Identification of paramount m6A genes in AD based on XGboost

In an attempt to determine the key m6A genes in AD, we chose to use XGboost characterized by screening out m6A genes that have a non-negligible impact on AD (22, 23). In addition, the SHAP values of IGF2BP1 and FTO were found to be higher than 0.5, suggesting that they exerted important roles in AD progression (Figure 3). Subsequently, 21 m6A genes were employed to classify AD into two main subgroups (namely, cluster A and cluster B) via consensus cluster (Figures 4A–C). The following PCA analysis demonstrated that 21 m6A regulatory genes could distinguish cluster A from cluster B (Figure 4D). Interestingly, most m6A regulatory genes, including IGF2BP1 and FTO, were ectopically expressed in two AD subtypes (Figures 4E,F).

FIGURE 3

Figure 3. XGboost screens for m6A genes with a significant impact on AD.

FIGURE 4

Figure 4. Unsupervised clustering of 21 m6A genes in AD samples. (A) Relative alterations in the area under the cumulative distribution function (CDF) curve for k = 2-9. (B) Consensus clustering CDF for k=2-9. (C) Heatmap of the co-occurrence ratio matrix of AD samples. (D) Principal component analysis of the transcriptome profiles of the 2 m6A clusters revealed significant differences in the transcriptomes of different m6A modification patterns. (E) The expression level of 21 m6A genes in two m6A AD clusters. (F) Unsupervised classifying of 21 m6A genes in two m6A AD clusters. *p < 0.05, **p < 0.01, ***p < 0.001 indicated the statistical significance of data.

IME character in two AD clusters

Emerging data have found that a unique IME quality represents specific lesion types in different diseases (24). Considering the appealing indication capability of IME features, it is of great interest to detect IME traits in two AD clusters. To identify trends in IME characteristics between the two AD m6A clusters, we evaluated immune cell infiltration (Figure 5A), HLA family gene expression (Figure 5B), and immune response gene sets (Figure 5C). There was a high level of infiltrating immune cells, among which activated B cells, activated CD8+ T cells, and mast cells were significantly enriched in cluster B (Figure 5A). Simultaneously, the majority of HLA genes were upregulated in cluster B, and most immune genomics datasets were mainly enriched in cluster B (Figures 5B,C). These findings indicated that cluster B mediated a greater number of immune responses.

FIGURE 5

Figure 5. Immune microenvironment (IME) characteristics in two m6A AD clusters. (A) The immune cell infiltration status in two clusters. (B) The expression landscape of HLA family genes in two clusters. (C) The evaluation of immune response gene set in two clusters. *p < 0.05, **p < 0.01, ***p < 0.001 indicated the statistical significance of data.
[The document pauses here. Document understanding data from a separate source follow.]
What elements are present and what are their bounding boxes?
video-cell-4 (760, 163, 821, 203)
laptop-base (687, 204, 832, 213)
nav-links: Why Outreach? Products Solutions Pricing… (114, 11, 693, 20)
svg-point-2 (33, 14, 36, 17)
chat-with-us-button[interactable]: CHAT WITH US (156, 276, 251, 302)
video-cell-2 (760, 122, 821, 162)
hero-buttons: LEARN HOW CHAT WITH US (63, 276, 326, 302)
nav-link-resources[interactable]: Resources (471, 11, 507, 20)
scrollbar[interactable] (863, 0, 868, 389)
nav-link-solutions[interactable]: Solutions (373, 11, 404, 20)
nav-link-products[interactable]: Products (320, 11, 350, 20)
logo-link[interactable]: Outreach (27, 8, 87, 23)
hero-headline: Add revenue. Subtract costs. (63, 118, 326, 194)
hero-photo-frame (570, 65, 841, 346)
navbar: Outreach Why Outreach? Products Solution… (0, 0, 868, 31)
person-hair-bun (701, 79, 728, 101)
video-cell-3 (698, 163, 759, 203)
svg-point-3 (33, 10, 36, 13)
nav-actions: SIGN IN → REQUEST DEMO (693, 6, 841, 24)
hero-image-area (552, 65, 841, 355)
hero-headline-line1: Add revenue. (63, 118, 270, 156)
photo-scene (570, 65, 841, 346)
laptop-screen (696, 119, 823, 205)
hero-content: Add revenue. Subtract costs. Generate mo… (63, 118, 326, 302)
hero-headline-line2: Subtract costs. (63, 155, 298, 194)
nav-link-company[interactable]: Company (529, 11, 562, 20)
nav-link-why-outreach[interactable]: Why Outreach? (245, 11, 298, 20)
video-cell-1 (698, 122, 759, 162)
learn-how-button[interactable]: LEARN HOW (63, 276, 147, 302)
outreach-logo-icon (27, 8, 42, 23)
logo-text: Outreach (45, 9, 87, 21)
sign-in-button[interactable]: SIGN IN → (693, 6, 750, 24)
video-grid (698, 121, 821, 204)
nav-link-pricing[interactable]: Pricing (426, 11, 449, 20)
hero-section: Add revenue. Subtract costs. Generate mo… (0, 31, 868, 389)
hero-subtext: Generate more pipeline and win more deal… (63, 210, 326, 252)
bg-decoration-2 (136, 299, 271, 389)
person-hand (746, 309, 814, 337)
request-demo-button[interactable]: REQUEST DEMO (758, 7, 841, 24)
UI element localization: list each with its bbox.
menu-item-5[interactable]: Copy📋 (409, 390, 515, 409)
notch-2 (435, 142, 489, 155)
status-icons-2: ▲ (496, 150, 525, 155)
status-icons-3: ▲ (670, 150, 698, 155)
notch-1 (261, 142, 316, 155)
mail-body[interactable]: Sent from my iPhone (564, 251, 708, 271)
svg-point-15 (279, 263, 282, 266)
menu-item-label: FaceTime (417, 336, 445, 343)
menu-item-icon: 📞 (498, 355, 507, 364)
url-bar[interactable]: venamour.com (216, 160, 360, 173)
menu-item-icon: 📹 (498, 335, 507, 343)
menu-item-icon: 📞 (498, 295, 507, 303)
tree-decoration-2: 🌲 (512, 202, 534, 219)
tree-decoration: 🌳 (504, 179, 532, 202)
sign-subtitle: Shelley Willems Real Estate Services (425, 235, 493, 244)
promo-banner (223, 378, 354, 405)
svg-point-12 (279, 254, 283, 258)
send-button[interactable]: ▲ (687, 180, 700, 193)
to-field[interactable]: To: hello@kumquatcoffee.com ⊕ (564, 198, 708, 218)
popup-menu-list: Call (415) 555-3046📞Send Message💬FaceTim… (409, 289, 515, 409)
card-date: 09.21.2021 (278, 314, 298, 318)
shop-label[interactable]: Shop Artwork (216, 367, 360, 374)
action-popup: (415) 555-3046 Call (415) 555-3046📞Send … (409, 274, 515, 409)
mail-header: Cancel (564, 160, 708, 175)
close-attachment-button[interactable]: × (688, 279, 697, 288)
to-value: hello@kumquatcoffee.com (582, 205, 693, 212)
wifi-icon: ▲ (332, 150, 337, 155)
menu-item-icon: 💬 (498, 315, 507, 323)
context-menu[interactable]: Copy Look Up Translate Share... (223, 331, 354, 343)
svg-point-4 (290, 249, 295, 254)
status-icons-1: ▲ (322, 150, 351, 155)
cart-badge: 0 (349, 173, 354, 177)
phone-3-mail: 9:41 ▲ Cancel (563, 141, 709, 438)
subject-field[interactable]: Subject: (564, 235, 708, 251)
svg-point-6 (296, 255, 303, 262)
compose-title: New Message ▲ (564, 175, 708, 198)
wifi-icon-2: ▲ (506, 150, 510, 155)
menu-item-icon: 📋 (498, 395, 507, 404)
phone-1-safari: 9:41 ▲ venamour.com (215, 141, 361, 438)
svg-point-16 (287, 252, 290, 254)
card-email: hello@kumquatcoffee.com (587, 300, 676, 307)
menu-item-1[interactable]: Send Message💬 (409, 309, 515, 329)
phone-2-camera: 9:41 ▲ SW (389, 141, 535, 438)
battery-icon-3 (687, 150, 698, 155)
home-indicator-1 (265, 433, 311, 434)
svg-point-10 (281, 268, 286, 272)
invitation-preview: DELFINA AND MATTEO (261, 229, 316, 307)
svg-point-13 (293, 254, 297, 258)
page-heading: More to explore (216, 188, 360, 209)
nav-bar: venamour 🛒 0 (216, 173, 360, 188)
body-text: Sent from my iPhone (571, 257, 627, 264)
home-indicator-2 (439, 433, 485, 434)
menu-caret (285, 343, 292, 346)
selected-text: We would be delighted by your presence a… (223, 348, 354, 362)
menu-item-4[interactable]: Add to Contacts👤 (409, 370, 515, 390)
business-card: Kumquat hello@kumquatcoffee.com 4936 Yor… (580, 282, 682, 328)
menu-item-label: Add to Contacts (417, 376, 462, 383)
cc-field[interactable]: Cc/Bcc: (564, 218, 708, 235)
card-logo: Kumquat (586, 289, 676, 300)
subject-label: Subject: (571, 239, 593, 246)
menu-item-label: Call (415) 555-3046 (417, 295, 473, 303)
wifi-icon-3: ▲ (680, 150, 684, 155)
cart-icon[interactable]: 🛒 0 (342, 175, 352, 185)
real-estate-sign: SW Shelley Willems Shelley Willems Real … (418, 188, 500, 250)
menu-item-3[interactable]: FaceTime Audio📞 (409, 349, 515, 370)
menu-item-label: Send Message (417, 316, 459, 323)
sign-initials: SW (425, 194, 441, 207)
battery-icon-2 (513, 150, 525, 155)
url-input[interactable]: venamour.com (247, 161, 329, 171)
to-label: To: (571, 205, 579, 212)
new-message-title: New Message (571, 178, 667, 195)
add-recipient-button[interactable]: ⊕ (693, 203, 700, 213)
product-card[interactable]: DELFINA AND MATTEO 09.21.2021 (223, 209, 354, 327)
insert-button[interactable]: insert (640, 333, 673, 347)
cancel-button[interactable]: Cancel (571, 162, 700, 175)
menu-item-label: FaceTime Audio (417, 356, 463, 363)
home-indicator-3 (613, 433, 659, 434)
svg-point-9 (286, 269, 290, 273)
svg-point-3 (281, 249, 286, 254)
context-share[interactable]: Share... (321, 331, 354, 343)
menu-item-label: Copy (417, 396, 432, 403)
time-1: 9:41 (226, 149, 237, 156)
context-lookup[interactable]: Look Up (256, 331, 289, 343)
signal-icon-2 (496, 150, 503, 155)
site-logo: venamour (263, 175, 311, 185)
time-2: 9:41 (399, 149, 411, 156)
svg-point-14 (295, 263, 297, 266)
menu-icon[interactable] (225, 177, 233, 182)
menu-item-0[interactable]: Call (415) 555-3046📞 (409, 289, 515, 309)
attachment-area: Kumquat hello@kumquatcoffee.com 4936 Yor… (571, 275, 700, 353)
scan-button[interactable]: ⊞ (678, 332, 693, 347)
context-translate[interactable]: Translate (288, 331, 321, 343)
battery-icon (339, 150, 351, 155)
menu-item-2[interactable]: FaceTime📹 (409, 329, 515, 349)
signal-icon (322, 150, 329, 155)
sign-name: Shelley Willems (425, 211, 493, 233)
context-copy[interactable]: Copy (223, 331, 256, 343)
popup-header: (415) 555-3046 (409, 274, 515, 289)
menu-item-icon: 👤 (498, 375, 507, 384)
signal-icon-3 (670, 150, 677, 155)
The IME features in two AD m6A score clusters

The m6A score was calculated by PCA, which divided AD into high and low m6A score groups based on the score median. Similarly, to identify trends in IME ingredients between the two AD m6A score groups, we evaluated immune cell infiltration (Figure 6A), HLA family gene expression (Figure 6B), and immune response gene sets (Figure 6C) once again. A higher level of immune cell infiltration was detected in the high m6A score group, in which most immune cells were assembled and both HLA-A and HLA-B were overexpressed (Figures 6A,B). Furthermore, immunogenomic scores of APC co-inhibition, CCR, checkpoint, MHC-I, para-inflammation, and T cells exhibited superior immunogenomic scores in the high m6A score group (Figure 6C). These findings depicted that the high m6A score group was able to elicit a richer and more potent immune response.

FIGURE 6

Figure 6. Diversity of IME characteristics of high and low m6A score groups. (A) The immune cell infiltration status in high and low m6A score groups. (B) The expression landscape of HLA family genes in high and low m6A score groups. (C) The evaluation of immune response gene set in high and low m6A score groups. *p < 0.05, **p < 0.01, ***p < 0.001 indicated the statistical significance of data.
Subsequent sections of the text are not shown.